For five seconds—maybe ten—neither moved.

Her hands were braced on either side of his shoulders. His chest rose and fell beneath her, steady and unhurried. Their faces were close enough that she could see the exact shade of purple in his eyes, could feel the warmth of his breath.

Something unfamiliar bloomed in her chest. Not just attraction—though that was there, undeniable and uncomfortable. But something deeper. Confusion. Connection. The unsettling recognition that the line he'd just spoken wasn't manipulation.

It was truth.

He genuinely believed Mabel was more necessary to the world than himself. Believed it with the calm certainty of someone who'd stared into the abyss of his own worthlessness and found it... acceptable.

'The Meaning After Nothingness.' That book in his chambers. This was what it meant.

"So you wanted this?" Lucien's voice carried teasing warmth, but his eyes held something more complex.

"Oi, what are you two doing?"

Cian's voice shattered the moment. He stood a few paces away, his expression caught somewhere between pain, teasing, and jealousy—emotions he couldn't quite sort into proper categories.

Ethelia scrambled to her feet, flustered in a way she hadn't been since adolescence. "Pardon me, Prince Lucien—I got carried away testing advanced techniques on you."

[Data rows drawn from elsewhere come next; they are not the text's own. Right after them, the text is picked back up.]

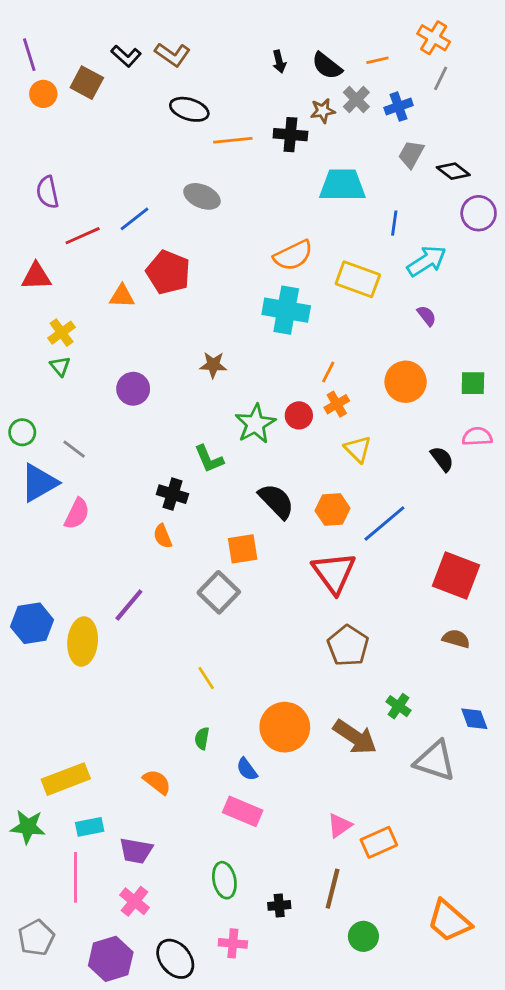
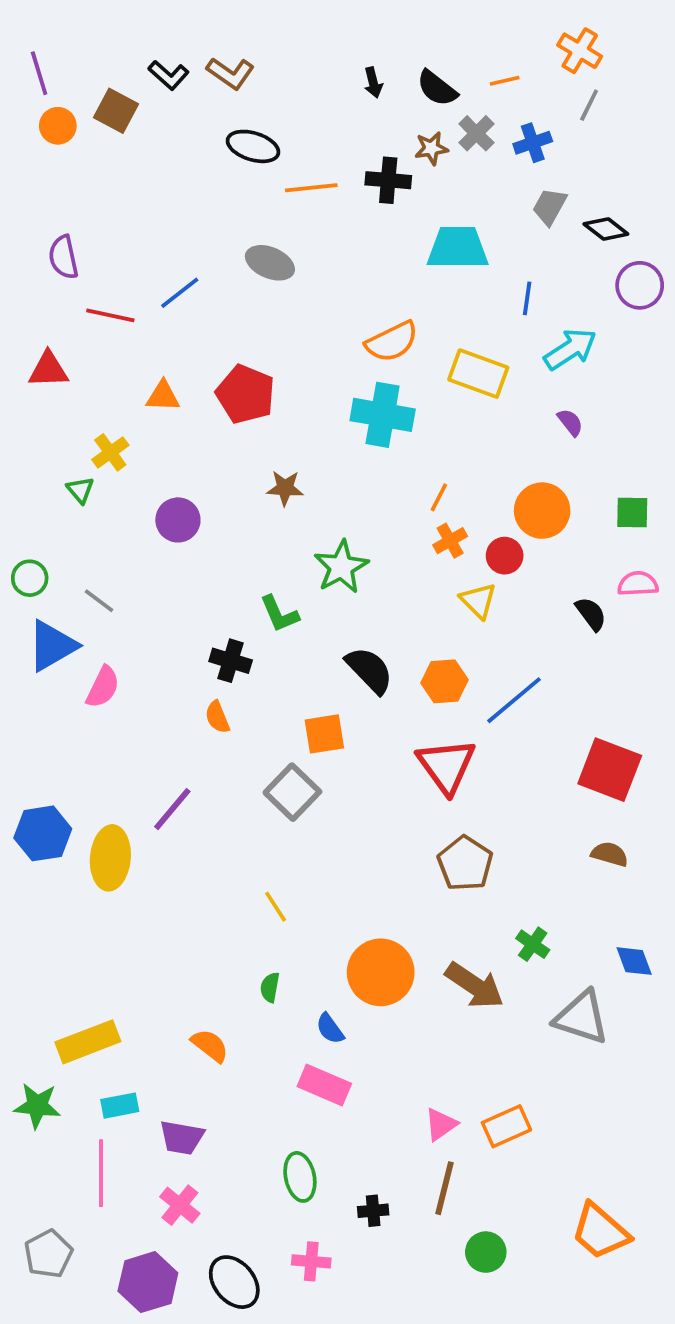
red line: (83, 236) -> (110, 315), turned 36
red pentagon: (168, 272) -> (246, 394), moved
yellow cross: (62, 333) -> (110, 452), moved
red circle: (299, 415) -> (505, 556), moved
pink triangle: (340, 825) -> (441, 1124), moved

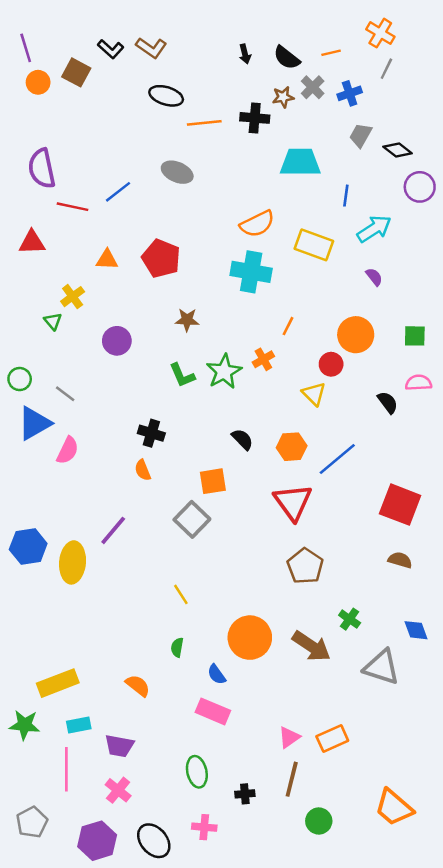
purple semicircle: (63, 257) -> (42, 168), size x1.4
orange cross: (450, 541) -> (263, 359), moved
green L-shape: (279, 614) -> (182, 375), moved
black semicircle: (369, 670) -> (242, 439), size x0.7

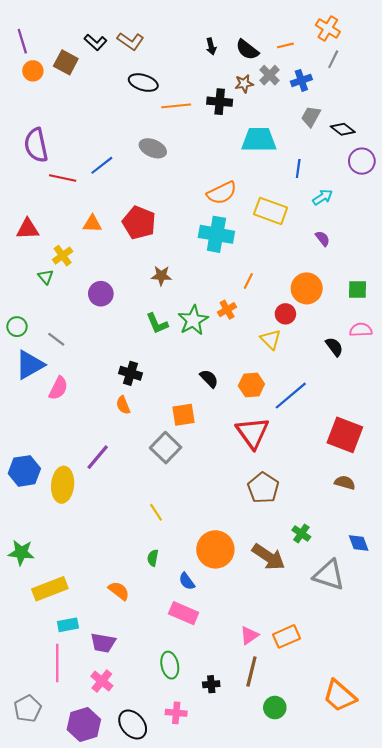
cyan arrow: (374, 229) -> (323, 197), size x0.7
red triangle: (32, 242) -> (28, 229), moved
green star: (25, 725) -> (21, 553), moved

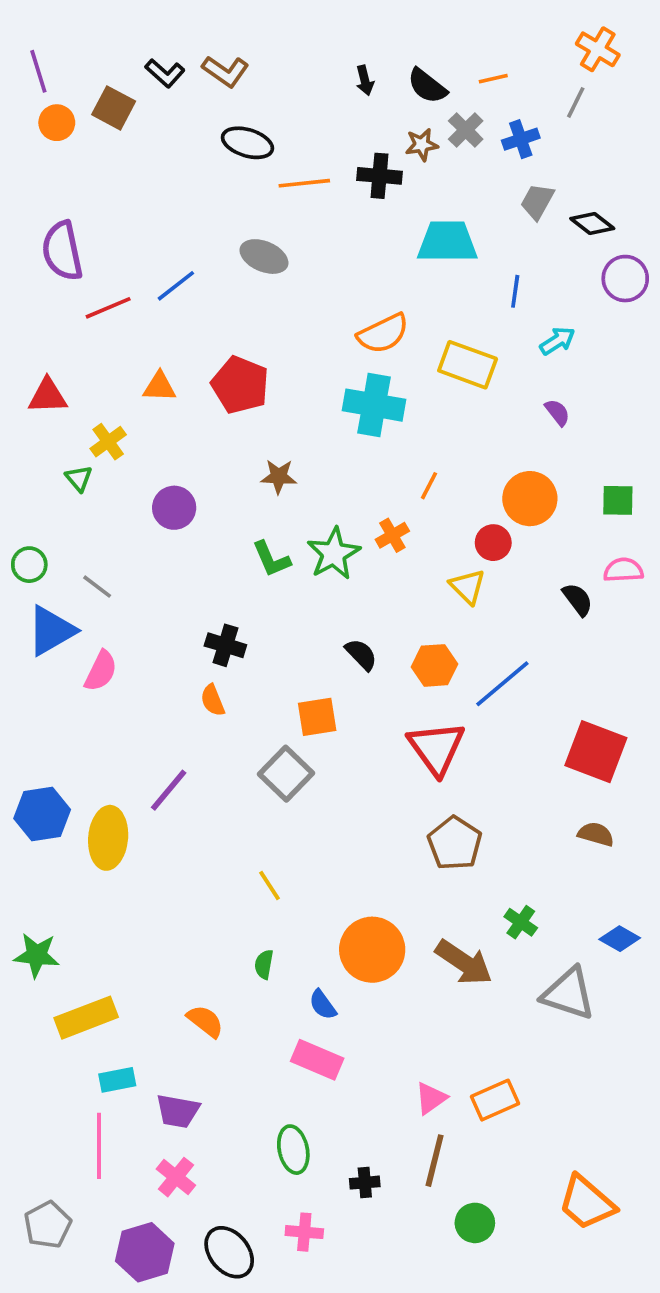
orange cross: (328, 28) -> (598, 49), moved
red line: (63, 178) -> (108, 308), turned -35
blue diamond: (359, 543) -> (620, 939), turned -40

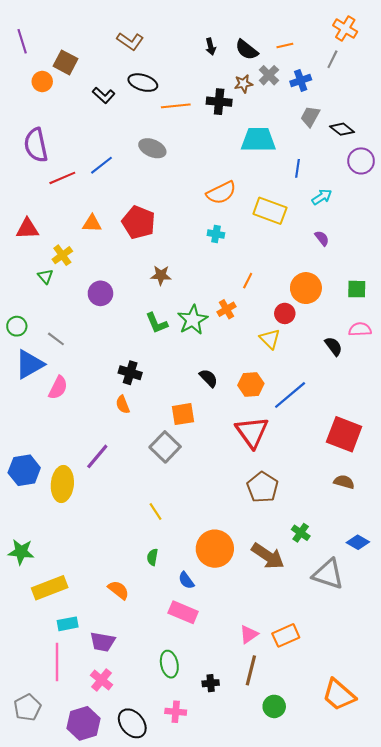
black L-shape: (165, 73) -> (104, 95), moved
orange circle: (57, 123) -> (42, 82), moved
cyan cross: (374, 405) -> (216, 234), size x0.5

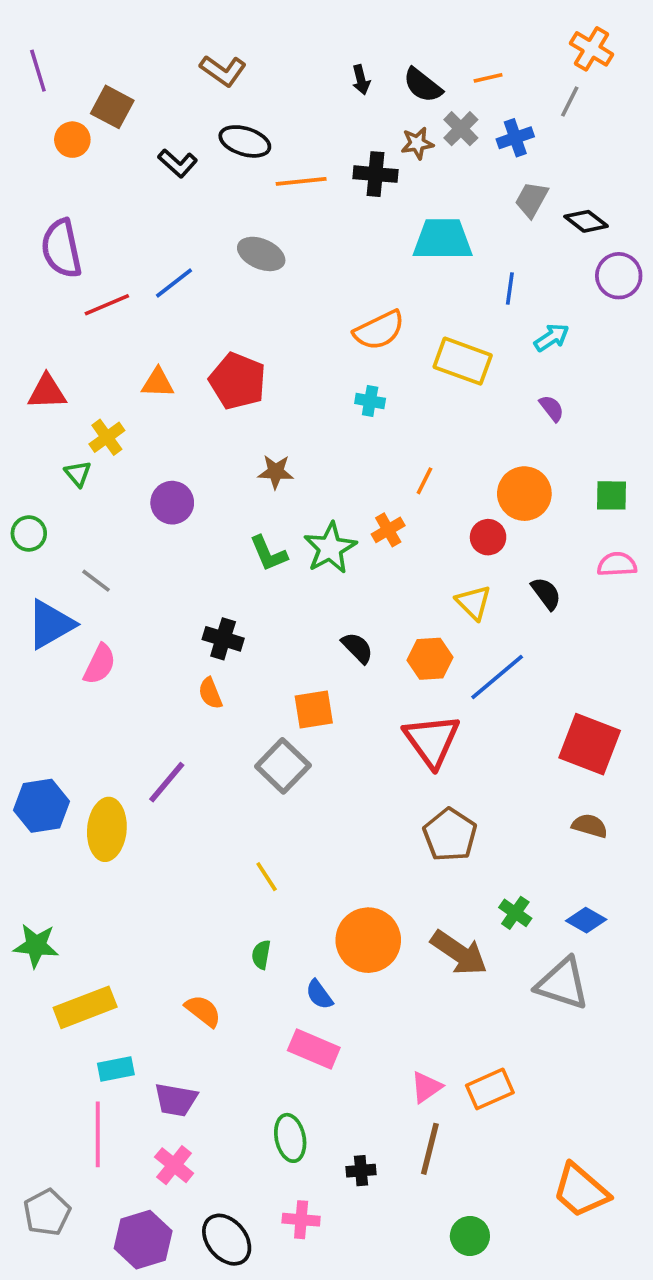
green circle: (17, 326) -> (29, 534), moved
yellow triangle: (270, 339) -> (474, 602), moved
black semicircle: (333, 346) -> (546, 593), moved
blue diamond: (358, 542) -> (586, 920), moved
green circle: (274, 706) -> (470, 1236), moved

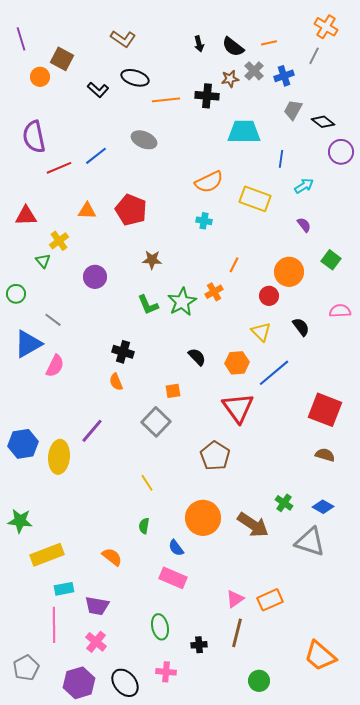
green square: (611, 495) -> (331, 260), moved, turned 36
orange square: (314, 710) -> (173, 391), size x0.7
brown pentagon: (450, 835) -> (215, 456), moved

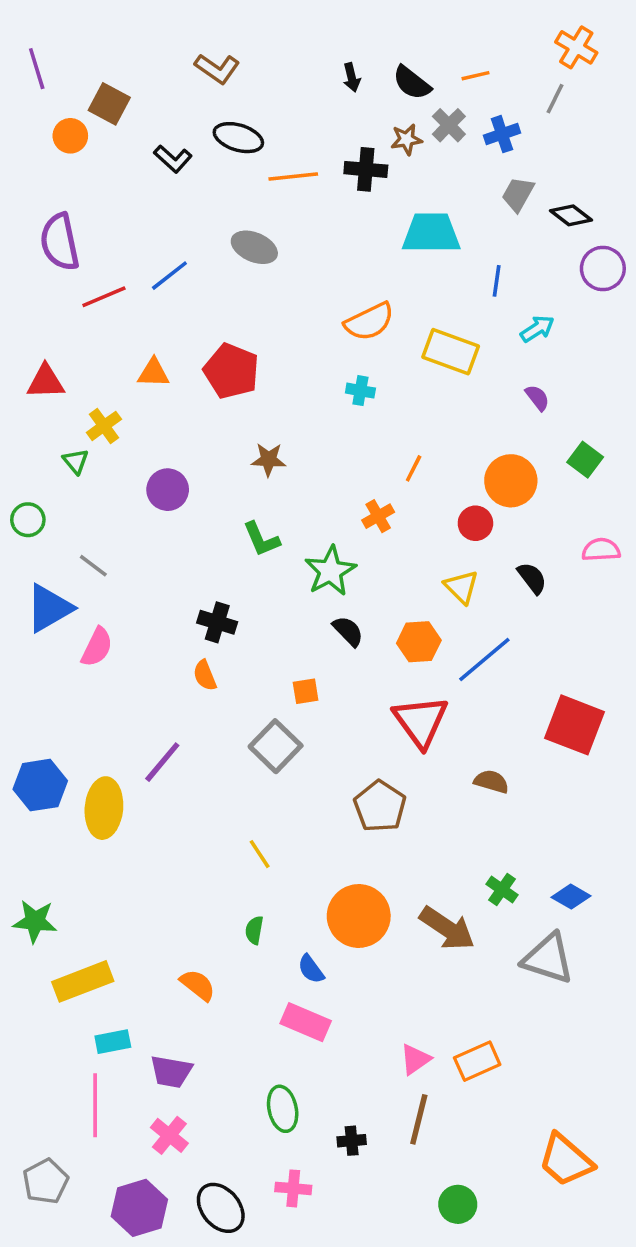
green star: (182, 302) -> (330, 571), moved
brown semicircle: (325, 455) -> (491, 782), moved

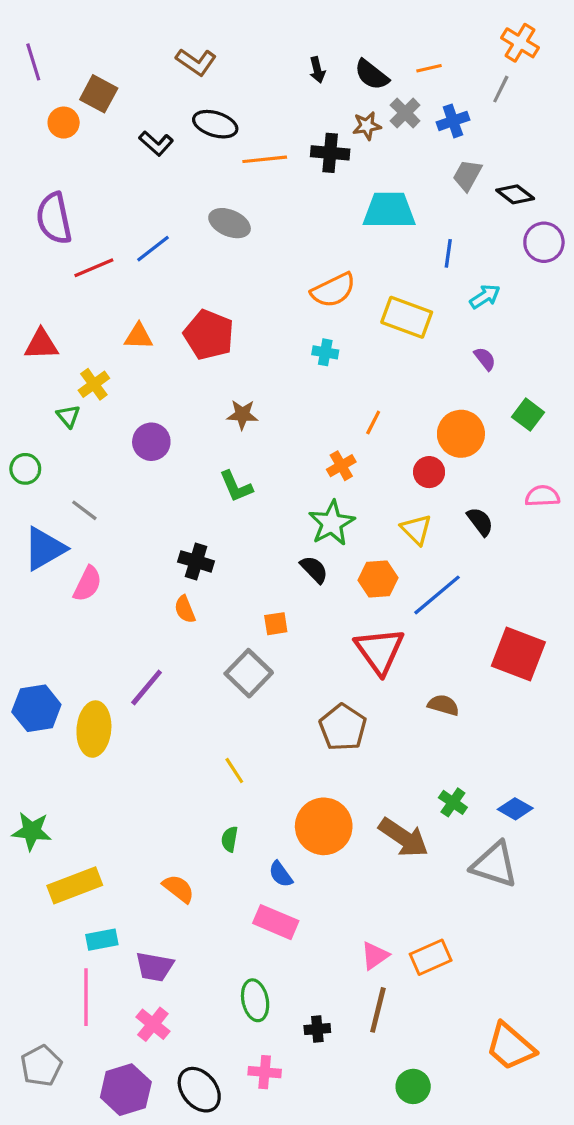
green star: (330, 571) -> (332, 523), moved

She grabbed a towel from the nearby table, covering herself more thoroughly despite being fully clothed.

"Ah, surely my death was near." Lucien stood with deliberate slowness, moving like someone recovering from injury rather than a simple fall. "Your eyes alone felt dangerous enough to kill."

The statement landed somewhere between flirtation and genuine observation.

Ethelia's face burned. She excused herself quickly, fleeing toward the palace with as much dignity as she could salvage.

Once she was gone, Lucien turned to Cian and began wiping dust and sweat from his clothes with methodical care.

"So, Cian..." He didn't look at his friend directly. "Don't you think something has started to change? Very fast."

Cian opened his mouth to respond, then closed it again.

Because he couldn't answer. Not truthfully.

He himself had started to change—his perception of power, of friendship, of what it meant to stand in proximity to someone like Lucien who rewrote reality simply by existing in it. His relationship with his father had shifted. His understanding of the court had deepened.

Everything was changing.

This was how cause and effect worked. One stone thrown into still water, and the ripples spread outward until nothing remained unchanged.

Not the empire. Not the court. Not the people caught in the orbit of the Serpent Prince.

And especially not Lucien himself, though he pretended otherwise—carrying his book about meaning after nothingness like a shield against the uncomfortable reality that he might, despite everything, still be capable of feeling something real.